__Exercise aim__. The result should be an exact copy of the lines from the one with "Plongez vos équipes dans l’univers du" through the last line of the data below, both included.

__Source information__.
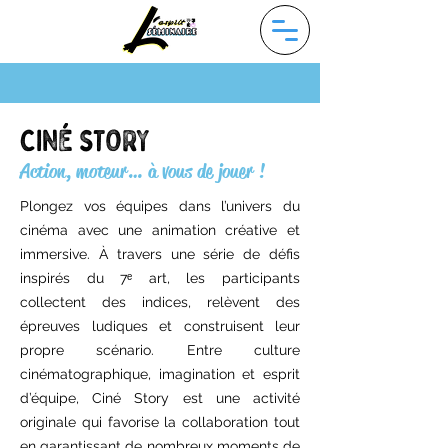
CINÉ STORY
Action, moteur… à vous de jouer !
Plongez vos équipes dans l’univers du
cinéma avec une animation créative et
immersive. À travers une série de défis
inspirés du 7ᵉ art, les participants
collectent des indices, relèvent des
épreuves ludiques et construisent leur
propre scénario. Entre culture
cinématographique, imagination et esprit
d’équipe, Ciné Story est une activité
originale qui favorise la collaboration tout
en garantissant de nombreux moments de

__Answer section__.
Plongez vos équipes dans l’univers du
cinéma avec une animation créative et
immersive. À travers une série de défis
inspirés du 7ᵉ art, les participants
collectent des indices, relèvent des
épreuves ludiques et construisent leur
propre scénario. Entre culture
cinématographique, imagination et esprit
d’équipe, Ciné Story est une activité
originale qui favorise la collaboration tout
en garantissant de nombreux moments de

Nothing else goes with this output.